We are very pleased to see the ongoing progress on OpenEars. Please consider
http://www.politepix.com/openears/
OpenEars is an iOS library for continuous, multithreaded speech recognition and text-to-speech using CMU Pocketsphinx and CMU Flite, for use in iPhone and iPad development. OpenEars can:
• Do continuous speech recognition on a managed background thread that uses less than 10% CPU on average on an iPhone 3G while listening (decoding and text-to-speech use more CPU),
• Quickly suspend and resume continuous recognition on demand,
• Choose between 8 Flite voices for text-to-speech using a simple config file,
• Suspend recognition during Flite speech automatically when using the external speaker,
• Make use of a Cocoa-standard static library project, allowing SDK and architecture re-targeting from the application project,
• Do management and notification of the state of the Audio Session to handle microphone changes and interruptions like incoming calls,
• Return input/output decibel metering of the audio functions so it is ready for your UI.
• Let you use these features via Objective-C methods.
Please report any bugs at http://www.politepix.com/forums/
Since you probably urge to know more, we asked the OpenEars developer, Halle Winkler a few questions. Halle is a professional developer specializing in software development for the iPhone, iPad, and iPod Touch, as well as UX design, with an emphasis on usability and the emerging interaction possibilities of multitouch platforms.
Q: How are you going to expand this?
Halle: I'm going to see what users ask for, but my guess is that they will want in-app lm/dic generation or a RESTful API for creating new lm/dic files. Other features that I would consider would be switching lmsets on the fly in the course of the listening loop, or maybe an API for managing a logical tree of different outcomes from commands, which was definitely the most headache-causing aspect of AllEars to test. I'm very interested to see what people do with it and what they tell me they want. I'm not ready to publish any kind of roadmap yet.

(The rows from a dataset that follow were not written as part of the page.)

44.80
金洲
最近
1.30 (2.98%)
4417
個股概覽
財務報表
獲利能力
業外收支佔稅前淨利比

Oh, something I definitely need to do for an upcoming version is improve the responsiveness/threading/CPU overhead for Flite processing and speech playback. I need to use a lower-level audio API for Flite and get Flite streaming working. On an iPhone 4 some of the voices can generate a sentence in a third of a second, which is impressive and definitely not in the range that is getting unresponsive from a UX perspective, but on my iPhone 3G it can take a second and a half plus the latency of the audio API I'm using, which is getting into "is anything happening?" UX territory (I know that is still an impressive speed given the CPU, but for endusers it's confusing).
Q: What are the most important issues users complain about?

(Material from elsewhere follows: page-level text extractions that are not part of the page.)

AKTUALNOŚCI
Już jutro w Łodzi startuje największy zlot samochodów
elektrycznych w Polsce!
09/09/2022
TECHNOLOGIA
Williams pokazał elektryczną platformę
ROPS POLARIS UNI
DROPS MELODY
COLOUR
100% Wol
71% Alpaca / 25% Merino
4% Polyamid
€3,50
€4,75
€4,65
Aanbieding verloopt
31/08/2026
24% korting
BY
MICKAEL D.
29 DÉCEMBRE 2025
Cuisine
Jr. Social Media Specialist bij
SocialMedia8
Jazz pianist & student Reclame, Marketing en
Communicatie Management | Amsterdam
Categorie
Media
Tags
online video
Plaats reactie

Halle: There are no complains yet, but I'm would be glad to hear any feedback from OpenEars users.
Q: What are most important pocketsphinx issues you've met?
Halle: Well, when I was originally using Pocketsphinx, a big frustration was the build_for_iphone.sh method of creating static libraries because it often didn't work for me since I often don't have my developer tools installed to the default location (which seems to be required by the script), and once I got it working I ended up having to make or copy 12 different static libraries in order to be able to target 3 different SDK versions while I was experimenting. Then in the middle of it, Apple shipped a beta iOS4 SDK that wiped out those libraries with its installer, which has nothing to do with Pocketsphinx but was a time-killer to figure out what had happened, which is the point at which I made a new method for linking to your libraries.
OpenEars ships with Cocoa static library projects for Pocketsphinx and Sphinxbase which are linked via cross-project references with the user's app project, so when they want to target the simulator versus the device, or target to one SDK but deploy with backwards-compatibility to an earlier SDK, the Cocoa static library project just gets that information passively from the main project and recompiles itself at the build time for the user's app project.
In general I think Pocketsphinx is fantastic! It runs really well on the iPhone in continuous mode. More documentation is always good. I tried to err on the side of overkill for the OpenEars docs since I think the topic of speech recognition can be very complex to first get into as an outsider, when you're just expecting that you'll compile the library and suddenly you'll have a device that understands an entire language's worth of vocabulary with no trouble, but actually there are lms, dics, hmms, all the arguments that you can run pocketsphinx with, etc. Easing developers into some complexities that would benefit them (or me) to understand on a more fundamental level while encapsulating other complexities that might not need to be grappled with in a run-of-the-mill speech app seems like the challenge.